→ What the exercise asks
Print what the records say exactly, and omit the pictures.

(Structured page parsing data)
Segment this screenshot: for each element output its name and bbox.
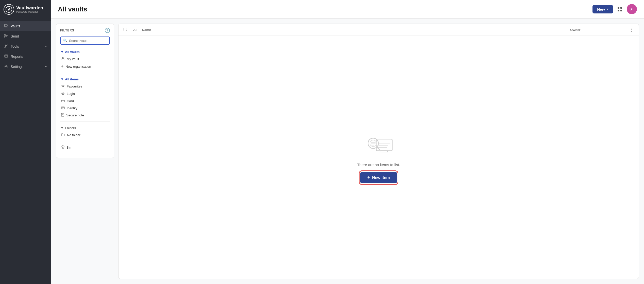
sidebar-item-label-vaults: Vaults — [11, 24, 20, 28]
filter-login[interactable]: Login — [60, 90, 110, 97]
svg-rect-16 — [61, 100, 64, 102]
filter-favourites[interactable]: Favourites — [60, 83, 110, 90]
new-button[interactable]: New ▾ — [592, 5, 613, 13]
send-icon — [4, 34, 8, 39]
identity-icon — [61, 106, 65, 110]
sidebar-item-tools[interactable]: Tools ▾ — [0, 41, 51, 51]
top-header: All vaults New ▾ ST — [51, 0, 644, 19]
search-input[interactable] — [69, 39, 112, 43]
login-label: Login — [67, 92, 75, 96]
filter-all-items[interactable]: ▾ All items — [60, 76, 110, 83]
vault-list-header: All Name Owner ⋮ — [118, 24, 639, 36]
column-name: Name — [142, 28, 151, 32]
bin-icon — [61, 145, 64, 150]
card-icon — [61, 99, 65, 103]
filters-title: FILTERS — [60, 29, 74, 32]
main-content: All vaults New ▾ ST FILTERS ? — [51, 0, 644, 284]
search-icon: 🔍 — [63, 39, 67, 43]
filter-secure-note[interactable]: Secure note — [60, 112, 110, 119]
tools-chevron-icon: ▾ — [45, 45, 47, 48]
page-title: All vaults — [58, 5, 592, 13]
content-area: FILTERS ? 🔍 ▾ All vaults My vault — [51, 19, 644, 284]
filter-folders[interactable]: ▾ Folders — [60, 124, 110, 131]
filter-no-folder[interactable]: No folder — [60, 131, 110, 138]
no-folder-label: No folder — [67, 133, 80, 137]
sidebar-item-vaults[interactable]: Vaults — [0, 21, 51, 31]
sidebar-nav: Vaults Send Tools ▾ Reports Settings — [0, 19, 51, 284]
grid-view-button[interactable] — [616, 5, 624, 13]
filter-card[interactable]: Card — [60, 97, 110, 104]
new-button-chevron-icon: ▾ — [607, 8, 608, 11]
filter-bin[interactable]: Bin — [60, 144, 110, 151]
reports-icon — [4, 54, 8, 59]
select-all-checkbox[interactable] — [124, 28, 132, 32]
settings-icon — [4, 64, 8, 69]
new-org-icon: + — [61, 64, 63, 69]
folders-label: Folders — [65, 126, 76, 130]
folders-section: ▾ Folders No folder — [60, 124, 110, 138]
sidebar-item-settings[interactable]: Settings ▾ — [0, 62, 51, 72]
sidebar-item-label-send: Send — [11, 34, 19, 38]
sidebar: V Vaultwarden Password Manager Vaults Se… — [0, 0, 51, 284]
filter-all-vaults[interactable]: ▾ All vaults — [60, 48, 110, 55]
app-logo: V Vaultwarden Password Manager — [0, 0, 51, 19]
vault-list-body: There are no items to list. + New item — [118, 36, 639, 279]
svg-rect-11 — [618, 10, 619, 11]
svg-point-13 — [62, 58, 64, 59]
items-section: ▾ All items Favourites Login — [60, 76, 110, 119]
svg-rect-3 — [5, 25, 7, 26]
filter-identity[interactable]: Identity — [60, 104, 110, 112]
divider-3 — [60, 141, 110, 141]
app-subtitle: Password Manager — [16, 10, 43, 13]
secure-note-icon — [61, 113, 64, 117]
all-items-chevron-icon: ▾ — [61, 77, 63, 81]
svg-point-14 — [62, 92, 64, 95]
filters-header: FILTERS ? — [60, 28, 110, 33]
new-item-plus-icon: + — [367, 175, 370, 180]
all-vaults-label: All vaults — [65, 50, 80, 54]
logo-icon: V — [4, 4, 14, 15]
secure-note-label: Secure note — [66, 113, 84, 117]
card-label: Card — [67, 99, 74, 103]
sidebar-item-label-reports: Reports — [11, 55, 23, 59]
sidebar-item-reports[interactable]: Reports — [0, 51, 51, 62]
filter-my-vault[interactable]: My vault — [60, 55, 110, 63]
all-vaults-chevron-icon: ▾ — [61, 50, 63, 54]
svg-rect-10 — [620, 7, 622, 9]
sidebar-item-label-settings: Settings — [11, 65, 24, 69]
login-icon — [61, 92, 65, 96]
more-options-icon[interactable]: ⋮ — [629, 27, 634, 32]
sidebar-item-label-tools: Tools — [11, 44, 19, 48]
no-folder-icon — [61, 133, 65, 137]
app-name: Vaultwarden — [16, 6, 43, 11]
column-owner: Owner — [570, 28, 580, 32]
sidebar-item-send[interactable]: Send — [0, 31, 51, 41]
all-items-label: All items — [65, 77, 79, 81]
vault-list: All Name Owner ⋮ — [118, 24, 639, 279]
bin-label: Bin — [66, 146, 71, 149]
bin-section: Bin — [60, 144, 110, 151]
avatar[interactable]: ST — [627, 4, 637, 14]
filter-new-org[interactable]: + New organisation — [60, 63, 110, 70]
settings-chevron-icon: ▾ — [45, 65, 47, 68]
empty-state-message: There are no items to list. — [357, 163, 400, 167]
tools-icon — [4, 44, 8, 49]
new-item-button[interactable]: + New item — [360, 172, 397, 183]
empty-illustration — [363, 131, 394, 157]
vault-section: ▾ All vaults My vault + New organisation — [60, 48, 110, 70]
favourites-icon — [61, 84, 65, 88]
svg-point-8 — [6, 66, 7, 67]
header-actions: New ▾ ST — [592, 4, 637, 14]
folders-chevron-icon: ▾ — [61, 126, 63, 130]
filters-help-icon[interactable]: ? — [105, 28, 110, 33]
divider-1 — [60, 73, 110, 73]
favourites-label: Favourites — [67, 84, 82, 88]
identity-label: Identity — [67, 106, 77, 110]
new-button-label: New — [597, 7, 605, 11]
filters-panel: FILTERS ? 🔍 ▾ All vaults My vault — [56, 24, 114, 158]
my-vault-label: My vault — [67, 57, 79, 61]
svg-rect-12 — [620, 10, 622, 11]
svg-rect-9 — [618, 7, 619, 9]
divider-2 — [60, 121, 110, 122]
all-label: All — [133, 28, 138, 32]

→ Response to this exercise
Segment this screenshot: for each element output its name and bbox.
sidebar-item-label-vaults: Vaults — [11, 24, 20, 28]
filter-login[interactable]: Login — [60, 90, 110, 97]
svg-rect-16 — [61, 100, 64, 102]
filter-favourites[interactable]: Favourites — [60, 83, 110, 90]
new-button[interactable]: New ▾ — [592, 5, 613, 13]
send-icon — [4, 34, 8, 39]
identity-icon — [61, 106, 65, 110]
sidebar-item-tools[interactable]: Tools ▾ — [0, 41, 51, 51]
top-header: All vaults New ▾ ST — [51, 0, 644, 19]
search-input[interactable] — [69, 39, 112, 43]
login-label: Login — [67, 92, 75, 96]
filter-all-items[interactable]: ▾ All items — [60, 76, 110, 83]
vault-list-header: All Name Owner ⋮ — [118, 24, 639, 36]
column-name: Name — [142, 28, 151, 32]
bin-icon — [61, 145, 64, 150]
card-icon — [61, 99, 65, 103]
filters-title: FILTERS — [60, 29, 74, 32]
main-content: All vaults New ▾ ST FILTERS ? — [51, 0, 644, 284]
search-icon: 🔍 — [63, 39, 67, 43]
filter-secure-note[interactable]: Secure note — [60, 112, 110, 119]
tools-chevron-icon: ▾ — [45, 45, 47, 48]
page-title: All vaults — [58, 5, 592, 13]
content-area: FILTERS ? 🔍 ▾ All vaults My vault — [51, 19, 644, 284]
filter-folders[interactable]: ▾ Folders — [60, 124, 110, 131]
filter-no-folder[interactable]: No folder — [60, 131, 110, 138]
no-folder-label: No folder — [67, 133, 80, 137]
sidebar-item-vaults[interactable]: Vaults — [0, 21, 51, 31]
sidebar-nav: Vaults Send Tools ▾ Reports Settings — [0, 19, 51, 284]
grid-view-button[interactable] — [616, 5, 624, 13]
filter-card[interactable]: Card — [60, 97, 110, 104]
new-button-chevron-icon: ▾ — [607, 8, 608, 11]
filter-bin[interactable]: Bin — [60, 144, 110, 151]
reports-icon — [4, 54, 8, 59]
select-all-checkbox[interactable] — [124, 28, 132, 32]
settings-icon — [4, 64, 8, 69]
new-org-icon: + — [61, 64, 63, 69]
folders-label: Folders — [65, 126, 76, 130]
folders-section: ▾ Folders No folder — [60, 124, 110, 138]
sidebar-item-settings[interactable]: Settings ▾ — [0, 62, 51, 72]
sidebar-item-label-send: Send — [11, 34, 19, 38]
sidebar: V Vaultwarden Password Manager Vaults Se… — [0, 0, 51, 284]
filter-all-vaults[interactable]: ▾ All vaults — [60, 48, 110, 55]
app-logo: V Vaultwarden Password Manager — [0, 0, 51, 19]
vault-list-body: There are no items to list. + New item — [118, 36, 639, 279]
svg-rect-11 — [618, 10, 619, 11]
svg-point-13 — [62, 58, 64, 59]
items-section: ▾ All items Favourites Login — [60, 76, 110, 119]
svg-rect-3 — [5, 25, 7, 26]
filter-identity[interactable]: Identity — [60, 104, 110, 112]
divider-3 — [60, 141, 110, 141]
app-subtitle: Password Manager — [16, 10, 43, 13]
secure-note-icon — [61, 113, 64, 117]
all-items-chevron-icon: ▾ — [61, 77, 63, 81]
svg-point-14 — [62, 92, 64, 95]
filters-header: FILTERS ? — [60, 28, 110, 33]
new-item-plus-icon: + — [367, 175, 370, 180]
all-vaults-label: All vaults — [65, 50, 80, 54]
logo-icon: V — [4, 4, 14, 15]
secure-note-label: Secure note — [66, 113, 84, 117]
card-label: Card — [67, 99, 74, 103]
sidebar-item-label-reports: Reports — [11, 55, 23, 59]
sidebar-item-reports[interactable]: Reports — [0, 51, 51, 62]
filter-my-vault[interactable]: My vault — [60, 55, 110, 63]
all-vaults-chevron-icon: ▾ — [61, 50, 63, 54]
svg-rect-10 — [620, 7, 622, 9]
sidebar-item-label-settings: Settings — [11, 65, 24, 69]
login-icon — [61, 92, 65, 96]
more-options-icon[interactable]: ⋮ — [629, 27, 634, 32]
sidebar-item-label-tools: Tools — [11, 44, 19, 48]
no-folder-icon — [61, 133, 65, 137]
app-name: Vaultwarden — [16, 6, 43, 11]
column-owner: Owner — [570, 28, 580, 32]
sidebar-item-send[interactable]: Send — [0, 31, 51, 41]
all-items-label: All items — [65, 77, 79, 81]
vault-list: All Name Owner ⋮ — [118, 24, 639, 279]
bin-label: Bin — [66, 146, 71, 149]
bin-section: Bin — [60, 144, 110, 151]
avatar[interactable]: ST — [627, 4, 637, 14]
filter-new-org[interactable]: + New organisation — [60, 63, 110, 70]
settings-chevron-icon: ▾ — [45, 65, 47, 68]
empty-state-message: There are no items to list. — [357, 163, 400, 167]
tools-icon — [4, 44, 8, 49]
new-item-button[interactable]: + New item — [360, 172, 397, 183]
empty-illustration — [363, 131, 394, 157]
vault-section: ▾ All vaults My vault + New organisation — [60, 48, 110, 70]
favourites-icon — [61, 84, 65, 88]
svg-point-8 — [6, 66, 7, 67]
header-actions: New ▾ ST — [592, 4, 637, 14]
folders-chevron-icon: ▾ — [61, 126, 63, 130]
filters-help-icon[interactable]: ? — [105, 28, 110, 33]
divider-1 — [60, 73, 110, 73]
favourites-label: Favourites — [67, 84, 82, 88]
identity-label: Identity — [67, 106, 77, 110]
new-button-label: New — [597, 7, 605, 11]
filters-panel: FILTERS ? 🔍 ▾ All vaults My vault — [56, 24, 114, 158]
my-vault-label: My vault — [67, 57, 79, 61]
svg-rect-12 — [620, 10, 622, 11]
svg-rect-9 — [618, 7, 619, 9]
divider-2 — [60, 121, 110, 122]
all-label: All — [133, 28, 138, 32]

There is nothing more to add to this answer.